Надеясь, что он не догадался о ее мыслях, Мадлен охотно повиновалась. Они выгрузили два сундучка. Один содержал ее драгоценности, которые она не хотела оставлять без присмотра, а другой — необходимые предметы туалета.
К тому времени, когда с этим было покончено, тени стали удлиняться, и в воздухе явственно почувствовалась прохлада. Взглянув на пробитую крышу, граф предложил развести костер. Дыра, по его словам, могла послужить дымоходом. Это потребовало еще одного выхода — за хворостом и сухими листьями. Собрать их оказалось нетрудно, а вот процесс разведения огня потребовал немалого терпения. В конце концов, огонь все-таки разгорелся, и Мадлен порадовалась уютному свету костра. Правда, тепла он давал крайне мало и сильно дымил.

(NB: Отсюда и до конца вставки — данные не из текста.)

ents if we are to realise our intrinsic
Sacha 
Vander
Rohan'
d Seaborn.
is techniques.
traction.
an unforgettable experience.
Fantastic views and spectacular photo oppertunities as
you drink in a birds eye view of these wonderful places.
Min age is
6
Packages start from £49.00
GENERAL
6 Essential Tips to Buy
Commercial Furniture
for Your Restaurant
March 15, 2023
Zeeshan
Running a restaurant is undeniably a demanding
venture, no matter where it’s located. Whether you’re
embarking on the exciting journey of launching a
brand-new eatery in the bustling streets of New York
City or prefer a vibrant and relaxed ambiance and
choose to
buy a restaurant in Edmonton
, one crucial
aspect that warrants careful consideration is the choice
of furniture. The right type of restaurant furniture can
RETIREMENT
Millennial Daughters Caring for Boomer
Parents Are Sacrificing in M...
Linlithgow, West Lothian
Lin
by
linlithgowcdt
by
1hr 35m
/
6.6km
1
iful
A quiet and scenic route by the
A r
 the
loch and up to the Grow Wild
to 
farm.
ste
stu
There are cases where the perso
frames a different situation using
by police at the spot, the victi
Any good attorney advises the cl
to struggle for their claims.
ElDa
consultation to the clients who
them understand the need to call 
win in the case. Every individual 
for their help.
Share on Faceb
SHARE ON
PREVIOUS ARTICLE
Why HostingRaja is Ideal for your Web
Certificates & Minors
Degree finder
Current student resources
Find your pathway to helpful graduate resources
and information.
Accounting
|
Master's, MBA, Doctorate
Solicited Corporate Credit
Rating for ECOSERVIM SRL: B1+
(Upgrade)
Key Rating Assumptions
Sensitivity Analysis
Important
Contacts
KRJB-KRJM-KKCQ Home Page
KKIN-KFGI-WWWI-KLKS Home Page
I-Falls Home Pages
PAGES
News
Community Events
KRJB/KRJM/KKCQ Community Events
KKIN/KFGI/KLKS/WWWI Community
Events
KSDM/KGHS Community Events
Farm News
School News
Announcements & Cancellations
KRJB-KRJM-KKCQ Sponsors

Замерзшая и несчастная, Мадлен сидела на одном из одеял и куталась в другое. Глаза резало от дыма и усталости, а в желудке просыпался голод. Она понимала, что винить во всем этом некого, но в ней почему-то росло раздражение на графа, который держался так, будто неудобств для него не существовало.
— У нас осталась какая-нибудь еда? — с надеждой спросила она.
— Боюсь, нет, — невозмутимо ответил он. — Насколько я понимаю, вы проголодались?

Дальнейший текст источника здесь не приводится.